Sourced from Next City
It’s no secret that green design features like living roofs, reflective pavements and urban tree cover are good for public health. But they’re also good for cities’ bottom lines — especially as climate change exacerbates the urban heat island effect and messes with long-established rainfall patterns, according to a new report.
The report, Delivering Urban Resilience, comes from clean energy advisory and venture capital firm Capital E, with funding from the JPB Foundation (and a host of national partners). By crunching numbers in three cities, Washington D.C., Philadelphia and El Paso, authors Greg Kats and Keith Glassbrook conclude that investing in what they term “smart surface technologies” could deliver roughly half a trillion dollars in net financial benefits nationally.

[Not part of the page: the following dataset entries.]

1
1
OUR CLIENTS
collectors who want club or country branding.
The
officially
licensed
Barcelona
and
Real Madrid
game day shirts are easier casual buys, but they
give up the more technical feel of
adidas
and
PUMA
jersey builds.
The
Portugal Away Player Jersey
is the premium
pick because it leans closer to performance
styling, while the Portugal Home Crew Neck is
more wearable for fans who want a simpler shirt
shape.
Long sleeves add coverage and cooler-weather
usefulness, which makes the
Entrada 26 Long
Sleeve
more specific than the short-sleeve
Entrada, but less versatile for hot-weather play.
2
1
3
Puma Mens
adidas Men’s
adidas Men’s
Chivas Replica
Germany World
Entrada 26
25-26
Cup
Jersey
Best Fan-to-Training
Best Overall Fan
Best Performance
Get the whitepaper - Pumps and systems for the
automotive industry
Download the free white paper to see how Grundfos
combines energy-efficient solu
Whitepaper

Take Washington, D.C. The city is going to get a lot hotter and wetter over the next decade, even by conservative emissions standards. Expanding the city’s urban tree cover would result in “ambient cooling” citywide, i.e., residents using less energy for air conditioning (Next City previously covered the “green infrastructure” strategy here). That simple move could “lead to annual indirect energy savings [of] between $1 and $3 per 1000 [square feet] of roof,” according to the report. And those leafy canopies do more than cool the air — they also sequester carbon, magnifying their financial benefit.

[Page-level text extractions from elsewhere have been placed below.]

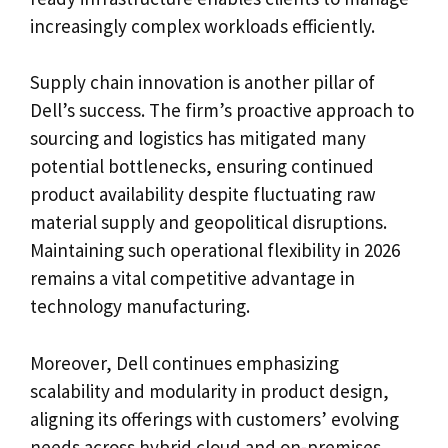
increasingly complex workloads efficiently.
Supply chain innovation is another pillar of
Dell’s success. The firm’s proactive approach to
sourcing and logistics has mitigated many
potential bottlenecks, ensuring continued
product availability despite fluctuating raw
material supply and geopolitical disruptions.
Maintaining such operational flexibility in 2026
remains a vital competitive advantage in
technology manufacturing.
Moreover, Dell continues emphasizing
scalability and modularity in product design,
aligning its offerings with customers’ evolving
needs across hybrid cloud and on-premises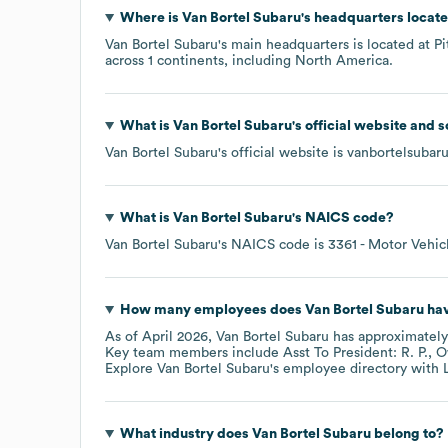
Where is
Van Bortel Subaru
's headquarters locat
Van Bortel Subaru
's main headquarters is located at
Pi
across
1 continents, including
North America
.
What is
Van Bortel Subaru
's official website and 
Van Bortel Subaru
's official website is
vanbortelsubar
What is
Van Bortel Subaru
's
NAICS code
?
Van Bortel Subaru
's
NAICS code is
3361
- Motor Vehic
How many employees does
Van Bortel Subaru
hav
As of
April 2026
,
Van Bortel Subaru
has approximatel
Key team members include
Asst To President: R. P.
O
Explore
Van Bortel Subaru
's employee directory
with 
What industry does
Van Bortel Subaru
belong to?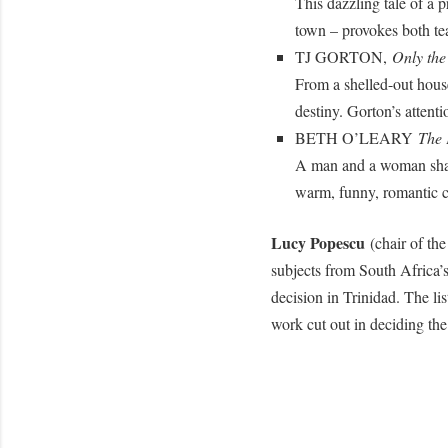
This dazzling tale of a 
town – provokes both tea
TJ GORTON,
Only th
From a shelled-out house
destiny. Gorton’s attentio
BETH O’LEARY
The 
A man and a woman share
warm, funny, romantic c
Lucy Popescu
(chair of th
subjects from South Africa’
decision in Trinidad. The li
work cut out in deciding the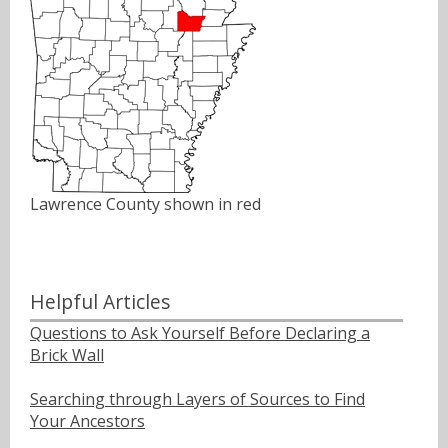
Lawrence County shown in red
Helpful Articles
Questions to Ask Yourself Before Declaring a
Brick Wall
Searching through Layers of Sources to Find
Your Ancestors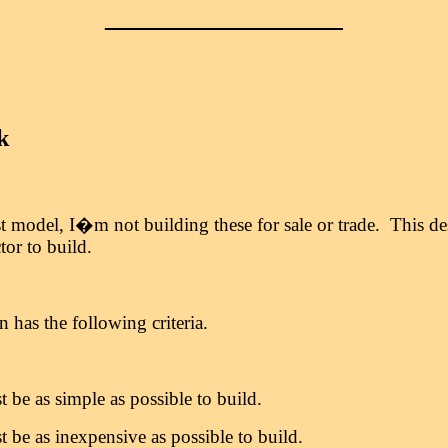
_________________
k
t model, I�m not building these for sale or trade. This d
tor to build.
has the following criteria.
t be as simple as possible to build.
t be as inexpensive as possible to build.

In Philadelphia, meanwhile, tourism generated about $10.4 billion in 2014. But the city already experiences an average of 10 days in July and 6 days in August that are above 90 degrees, and that number could quadruple under the warming scenario presented by the report. Those hot days (exacerbated by the urban heat island effect) could take a significant toll on the city’s economy.
“If we assume that 10 [percent] of Philadelphia summer tourism revenue is at risk, a city-wide smart surface strategy might enable Philadelphia to avoid half of these tourism losses,” the report states.